Михаил Веллер - О любви (947189), страница 22
Текст из файла (страница 22)
...Дочку я любил, очень. Она очень похожа на мать... Она ничего не скрывала. Ничего не знала. Она любила меня. И я - единственную ее любил. Кого мне еще было любить. Наверно, любил в ней и ее мать, которую любить не мог... Не любил ли я и тебя в ней, Брянцев?.. Не любил ли и свою жертву? разве не любят жертв... какой-то извращенной, но сильной любовью... Она вошла в комнату, и я увидел на ее руке это колечко.
Под моим взглядом она невольно отдернула руку. Потом растерянно показала: «Колечко...»
Я обернулся: глаза жены расширились: ужас истины пустил стремительный росток. Потемнение опустилось на меня.
Как будто это она - нашла свое колечко, и теперь ее ничего здесь не держит, все было заблуждением, опечаткой, сном, она опять молода и сейчас уйдет, все поправила. Я взглянул на жену, постаревшую, словно прошедшие годы и грехи разом прочитались на ее лице, и понял, что эта моя жизнь - ошибка, я не на той женился, а надо жениться на дочери. И логически подумал, что могу это сделать, так как она мне, во-первых, не дочь, а во-вторых, меня любит. А следом подумал, что раз она нашла колечко, то теперь она уже не выйдет за меня замуж, и я теряю ее навсегда. И значит все, что я делал, было напрасно, и вся жизнь была напрасна... Очевидно, выражение моего лица вызвало у жены крик, и этот крик превратил догадку и озарение в свершившийся факт.
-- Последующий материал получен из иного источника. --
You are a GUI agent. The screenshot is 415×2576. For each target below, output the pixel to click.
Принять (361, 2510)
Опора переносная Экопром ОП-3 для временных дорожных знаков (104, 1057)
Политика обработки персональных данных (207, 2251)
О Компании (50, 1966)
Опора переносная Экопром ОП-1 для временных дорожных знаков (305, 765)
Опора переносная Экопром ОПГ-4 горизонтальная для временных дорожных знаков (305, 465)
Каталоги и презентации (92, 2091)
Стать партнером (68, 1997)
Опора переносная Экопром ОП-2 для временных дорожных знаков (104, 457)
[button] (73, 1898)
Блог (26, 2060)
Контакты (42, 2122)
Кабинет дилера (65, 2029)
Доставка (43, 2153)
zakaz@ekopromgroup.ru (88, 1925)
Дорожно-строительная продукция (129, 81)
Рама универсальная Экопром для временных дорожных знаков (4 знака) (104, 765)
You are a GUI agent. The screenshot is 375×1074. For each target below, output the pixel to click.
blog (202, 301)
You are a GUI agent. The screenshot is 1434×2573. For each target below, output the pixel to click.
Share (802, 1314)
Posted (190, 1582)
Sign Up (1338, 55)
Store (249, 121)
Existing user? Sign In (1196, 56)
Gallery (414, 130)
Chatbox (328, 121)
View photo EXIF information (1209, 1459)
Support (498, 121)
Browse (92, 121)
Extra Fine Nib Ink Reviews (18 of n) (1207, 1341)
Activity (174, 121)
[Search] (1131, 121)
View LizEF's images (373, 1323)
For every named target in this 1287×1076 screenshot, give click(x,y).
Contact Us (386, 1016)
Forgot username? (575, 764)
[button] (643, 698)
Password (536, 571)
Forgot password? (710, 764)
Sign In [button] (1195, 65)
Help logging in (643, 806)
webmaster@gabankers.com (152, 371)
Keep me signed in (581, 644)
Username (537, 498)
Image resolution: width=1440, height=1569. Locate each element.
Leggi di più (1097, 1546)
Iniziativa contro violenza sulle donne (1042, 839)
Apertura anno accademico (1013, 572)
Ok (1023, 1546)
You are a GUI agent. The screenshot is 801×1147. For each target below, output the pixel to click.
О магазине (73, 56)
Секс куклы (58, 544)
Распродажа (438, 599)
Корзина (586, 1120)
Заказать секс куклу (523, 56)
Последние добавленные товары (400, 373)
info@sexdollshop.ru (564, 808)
И все сразу, вдруг, стало до жути и абсолютно ясно.
Дочь ничего не понимала. Она стояла - уже вне моей жизни. «Уйди!» - кощунственно закричал я, и она отступила испуганно, она а не жена! повернулась и быстро вышла. Я ждал в отчаянии, что она подойдет вопреки сказанному и обнимет меня, и все будет хорошо, но она всердцах, хлопнув, закрыла дверь, и я увидел в окно, как она вышла из подъезда и прошла по дорожке мимо кустов, и идет к углу, и когда она свернула за угол я понял, что все кончено.
Ощущение... прибегая к сравнениям - будто поезд пошел не по той стрелке, а все осталось там, на развилке. Я люблю дочь?., иначе чем раньше... не совсем как дочь... уж очень сильно похожа. Из жены же - теперь вынута для меня и та немногая суть, которая была. Смысла не осталось.
8
- «Хватило мужества... Жив человек в нем...» Походит даже на истину - мог ведь избежать, наверное... Жена догадалась? Э, выкрутился бы: нервы, устал, то-се... мало ли чего наплести можно, разуверить человека в том, чего он и сам не желает: мало ли безумных ложных откровений подчас в мозгу выстреливает.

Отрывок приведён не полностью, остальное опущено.